“Bir bütün olarak; köyü, köyde yaşanmışlıkları, kaçanları, kaçmak zorunda olanları, sesini yitirenleri, düşenleri, düşürülenleri anlatıyor kitap. Yer yer otobiyografiyi andıran, hatta birbirinin devamı olabilecek hikâyelerin çoğu beklenmeyen finaliyle okuyucuyu şaşırtıyor. “Kayıp Şecere”nin en önemli özelliklerinden biri de annenin yitirilişi ve onun verdiği acı. Yazar tam beş öyküsünde bunu konu edinmiş. Kimi zaman kanserden, kimi zaman Ermeni katliamında ölen annenin özlemi bütün kitabı sarmış.”

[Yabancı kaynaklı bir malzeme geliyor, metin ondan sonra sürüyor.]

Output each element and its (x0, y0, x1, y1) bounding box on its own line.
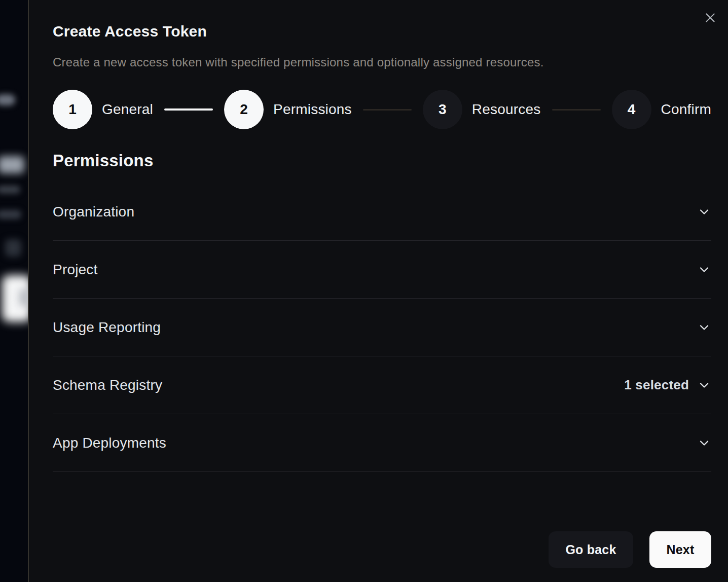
next-button[interactable]: Next (649, 531, 711, 568)
accordion-label: Organization (53, 204, 134, 220)
close-button[interactable] (702, 9, 719, 26)
chevron-down-icon (697, 378, 711, 392)
accordion-right (697, 320, 711, 335)
step-number-badge: 1 (53, 90, 92, 129)
accordion-label: App Deployments (53, 435, 166, 451)
accordion-label: Schema Registry (53, 377, 162, 393)
accordion-label: Project (53, 262, 98, 278)
chevron-down-icon (697, 205, 711, 219)
step-label: Confirm (661, 101, 711, 118)
accordion-right: 1 selected (624, 377, 711, 393)
accordion-schema-registry[interactable]: Schema Registry 1 selected (53, 356, 711, 414)
accordion-project[interactable]: Project (53, 241, 711, 299)
background-blur-text (0, 210, 21, 219)
stepper-connector (363, 109, 412, 111)
accordion-label: Usage Reporting (53, 319, 161, 336)
stepper-step-resources[interactable]: 3 Resources (423, 90, 541, 129)
modal-subtitle: Create a new access token with specified… (53, 55, 711, 69)
permissions-accordion-list: Organization Project Usage Reporting (53, 183, 711, 472)
accordion-right (697, 263, 711, 277)
step-number-badge: 2 (224, 90, 264, 129)
accordion-selected-badge: 1 selected (624, 377, 689, 393)
step-number-badge: 4 (612, 90, 651, 129)
chevron-down-icon (697, 263, 711, 277)
permissions-heading: Permissions (53, 151, 711, 171)
step-label: Resources (472, 101, 541, 118)
background-blur-heading (0, 156, 24, 173)
modal-footer: Go back Next (549, 531, 711, 568)
stepper-connector (552, 109, 601, 111)
stepper-step-confirm[interactable]: 4 Confirm (612, 90, 711, 129)
go-back-button[interactable]: Go back (549, 531, 633, 568)
background-page (0, 0, 28, 582)
step-number-badge: 3 (423, 90, 462, 129)
step-label: General (102, 101, 153, 118)
accordion-app-deployments[interactable]: App Deployments (53, 414, 711, 472)
chevron-down-icon (697, 436, 711, 450)
stepper-connector (164, 108, 213, 111)
accordion-right (697, 436, 711, 450)
create-access-token-modal: Create Access Token Create a new access … (28, 0, 728, 582)
chevron-down-icon (697, 320, 711, 335)
background-blur-menu (0, 94, 15, 105)
step-label: Permissions (273, 101, 352, 118)
accordion-right (697, 205, 711, 219)
background-blur-icon (5, 239, 21, 257)
accordion-usage-reporting[interactable]: Usage Reporting (53, 299, 711, 356)
stepper-step-permissions[interactable]: 2 Permissions (224, 90, 352, 129)
background-blur-card-detail (19, 289, 28, 306)
stepper-step-general[interactable]: 1 General (53, 90, 153, 129)
stepper: 1 General 2 Permissions 3 Resources 4 Co… (53, 90, 711, 129)
modal-title: Create Access Token (53, 22, 711, 41)
background-blur-text (0, 186, 20, 194)
accordion-organization[interactable]: Organization (53, 183, 711, 241)
close-icon (704, 11, 717, 24)
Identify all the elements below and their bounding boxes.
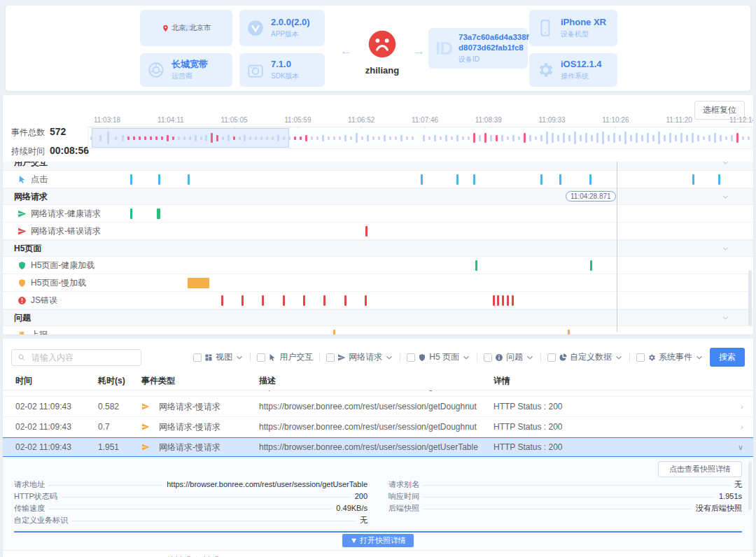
density-tick <box>400 135 402 141</box>
search-button[interactable]: 搜索 <box>710 348 745 367</box>
event-mark[interactable] <box>323 295 326 306</box>
track-group-header[interactable]: 网络请求 <box>3 188 753 205</box>
event-mark[interactable] <box>188 174 190 185</box>
dotted-leader <box>72 521 356 521</box>
density-tick <box>613 133 615 143</box>
column-header: 时间 <box>15 375 98 387</box>
density-tick <box>389 136 391 140</box>
track-label: 网络请求 <box>14 191 48 203</box>
filter-item[interactable]: 用户交互 <box>257 351 313 363</box>
track-group-header[interactable]: H5页面 <box>3 240 753 257</box>
filter-checkbox[interactable] <box>193 353 202 362</box>
timeline-scrollbar[interactable] <box>748 270 752 326</box>
detail-field-label: 请求别名 <box>388 479 419 490</box>
chevron-down-icon[interactable] <box>722 162 729 167</box>
expand-row-icon[interactable]: › <box>729 402 753 411</box>
app-version-label: APP版本 <box>271 29 310 39</box>
filter-item[interactable]: 网络请求 <box>326 351 393 363</box>
event-density-strip[interactable] <box>88 128 752 149</box>
event-mark[interactable] <box>512 295 514 306</box>
event-mark[interactable] <box>540 174 542 185</box>
density-tick <box>412 136 414 140</box>
event-mark[interactable] <box>344 295 346 306</box>
event-mark[interactable] <box>692 174 694 185</box>
filter-item[interactable]: 系统事件 <box>636 351 704 363</box>
event-mark[interactable] <box>475 260 477 271</box>
event-mark[interactable] <box>158 174 160 185</box>
chevron-down-icon[interactable] <box>722 314 729 322</box>
chevron-down-icon <box>385 353 393 362</box>
density-tick <box>440 136 442 140</box>
cursor-tooltip: 11:04:28.871 <box>566 191 616 202</box>
table-row[interactable]: 02-02 11:09:430.7网络请求-慢请求https://browser… <box>3 417 753 437</box>
density-tick <box>451 136 453 140</box>
track-row: H5页面-健康加载 <box>3 257 753 274</box>
filter-checkbox[interactable] <box>484 353 492 362</box>
detail-field-label: 传输速度 <box>14 503 45 514</box>
event-mark[interactable] <box>590 260 592 271</box>
event-mark[interactable] <box>589 174 592 185</box>
event-mark[interactable] <box>718 174 720 185</box>
track-group-header[interactable]: 问题 <box>3 309 753 326</box>
filter-item[interactable]: 视图 <box>193 351 244 363</box>
track-group-header[interactable]: 用户交互 <box>3 162 753 171</box>
search-box[interactable] <box>11 349 141 366</box>
chevron-down-icon <box>615 353 623 362</box>
filter-checkbox[interactable] <box>547 353 556 362</box>
table-row[interactable]: 02-02 11:09:441.896网络请求-慢请求https://brows… <box>3 551 753 557</box>
filter-item[interactable]: H5 页面 <box>407 351 470 363</box>
event-mark[interactable] <box>473 174 475 185</box>
expand-row-icon[interactable]: › <box>729 423 753 431</box>
event-mark[interactable] <box>559 174 561 185</box>
axis-tick-label: 11:09:33 <box>539 116 566 124</box>
event-mark[interactable] <box>241 295 244 306</box>
search-input[interactable] <box>30 352 135 363</box>
event-mark[interactable] <box>507 295 509 306</box>
filter-checkbox[interactable] <box>636 353 645 362</box>
density-tick <box>305 135 307 141</box>
density-tick <box>479 135 481 141</box>
event-mark[interactable] <box>502 295 504 306</box>
filter-checkbox[interactable] <box>257 353 265 362</box>
open-snapshot-button[interactable]: ▼ 打开快照详情 <box>342 534 414 547</box>
event-mark[interactable] <box>188 278 209 288</box>
event-mark[interactable] <box>221 295 223 306</box>
event-mark[interactable] <box>421 174 423 185</box>
column-header: 描述 <box>259 375 493 387</box>
filter-item[interactable]: 问题 <box>484 351 534 363</box>
chevron-down-icon[interactable] <box>722 245 729 253</box>
event-mark[interactable] <box>157 209 160 219</box>
density-tick <box>90 136 92 140</box>
density-tick <box>686 135 688 141</box>
event-mark[interactable] <box>130 209 132 219</box>
event-mark[interactable] <box>262 295 264 306</box>
filter-item[interactable]: 自定义数据 <box>547 351 623 363</box>
event-mark[interactable] <box>130 174 132 185</box>
table-row[interactable]: 02-02 11:09:431.951网络请求-慢请求https://brows… <box>3 437 753 457</box>
event-mark[interactable] <box>283 295 285 306</box>
event-mark[interactable] <box>365 226 368 237</box>
density-tick <box>524 133 526 143</box>
detail-field: 传输速度0.49KB/s <box>14 503 368 515</box>
view-snapshot-button[interactable]: 点击查看快照详情 <box>658 461 742 477</box>
event-mark[interactable] <box>493 295 495 306</box>
event-mark[interactable] <box>333 330 335 334</box>
collapse-row-icon[interactable]: ∨ <box>729 443 753 452</box>
os-value: iOS12.1.4 <box>561 59 602 71</box>
timeline-card: 选框复位 事件总数572 持续时间00:08:56 11:03:1811:04:… <box>3 95 753 334</box>
filter-checkbox[interactable] <box>326 353 335 362</box>
user-name: zhiliang <box>353 65 412 76</box>
density-tick <box>596 133 598 143</box>
table-scrollbar[interactable] <box>748 461 752 510</box>
sad-face-icon <box>368 29 397 59</box>
divider <box>250 353 251 362</box>
event-mark[interactable] <box>303 295 305 306</box>
density-tick <box>546 132 548 144</box>
event-mark[interactable] <box>365 295 367 306</box>
event-mark[interactable] <box>568 330 570 334</box>
table-row[interactable]: 02-02 11:09:430.582网络请求-慢请求https://brows… <box>3 397 753 417</box>
chevron-down-icon[interactable] <box>722 193 729 201</box>
event-mark[interactable] <box>497 295 499 306</box>
event-mark[interactable] <box>456 174 458 185</box>
filter-checkbox[interactable] <box>407 353 415 362</box>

- Gündem Gazetesi 21 Eylül 2006
“Yazdıklarında, öykü içinde doğmuşçasına bir doğallık söz konusu. Öykülerini arka plan zenginliğiyle (yaşantılar, deneyimler) de besleyebiliyor. Yarattığı duygu atmosferi, okurda merak uyandırıyor. Büyük kent yaşamıyla yerel yaşamlar arasındaki bağlantıları da iyi kuruyor. Şunu kesinlikle belirteyim ki, öyküyü öykü yapan incelikleri çok iyi kavramış. Alışılmış birtakım söylemlerin dışında bir öykü dili de yaratabiliyor Erbey.”
- Adnan Binyazar
“… İnsanlar, onların kurmaca içinde yeniden yaşanan dünyaları, büyük ya da küçük yaşantılar, anlatılan acıların niteliği, yöreye özgü baskın kimlikler, sorunların coğrafyası …”
- Semih Gümüş
“Erbey’in ilk hikâye kitabı Kayıp Şecere’de savaş yıllarının insanlarının hikâyelerini kaleme almış. Bu hikâyelerde savaşın farklı yönlerine rastlıyoruz. Savaş sadece çatışılan yerlerde değil, çok ötelerde de yıkımlara neden olabiliyor…”
- Behçet Çelik
“Erbey Kayıp Şecere`sini arıyor. Bu arayış içerisinde çocukluğuna doğru duygusal bir yolculuğa çıkıyor. Anneannesiyle, babasıyla ve annesiyle yüzleşiyor. Berber çırağıyken tanıştığı Bileyci’ye olan sevgisini anımsıyor. Aralarındaki sevgi gittikçe büyüyor. Bu sevgi 12 Eylül askeri darbesiyle bozuluyor; güzel olan her şey kırılıp dökülüyor, kaybediliyor tüm güzellikler! ”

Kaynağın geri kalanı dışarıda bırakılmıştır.